## What you should do
Scan the records for the word "ненадлежащего". Return each line where it is found.

## Materials provided

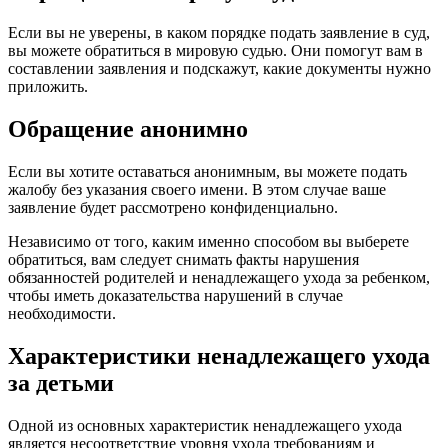
Если вы не уверены, в каком порядке подать заявление в суд,
вы можете обратиться в мировую судью. Они помогут вам в
составлении заявления и подскажут, какие документы нужно
приложить.
Обращение анонимно
Если вы хотите оставаться анонимным, вы можете подать
жалобу без указания своего имени. В этом случае ваше
заявление будет рассмотрено конфиденциально.
Независимо от того, каким именно способом вы выберете
обратиться, вам следует снимать факты нарушения
обязанностей родителей и ненадлежащего ухода за ребенком,
чтобы иметь доказательства нарушений в случае
необходимости.
Характеристики ненадлежащего ухода
за детьми
Одной из основных характеристик ненадлежащего ухода
является несоответствие уровня ухода требованиям и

## Result of this exercise
обязанностей родителей и ненадлежащего ухода за ребенком,
Характеристики ненадлежащего ухода
Одной из основных характеристик ненадлежащего ухода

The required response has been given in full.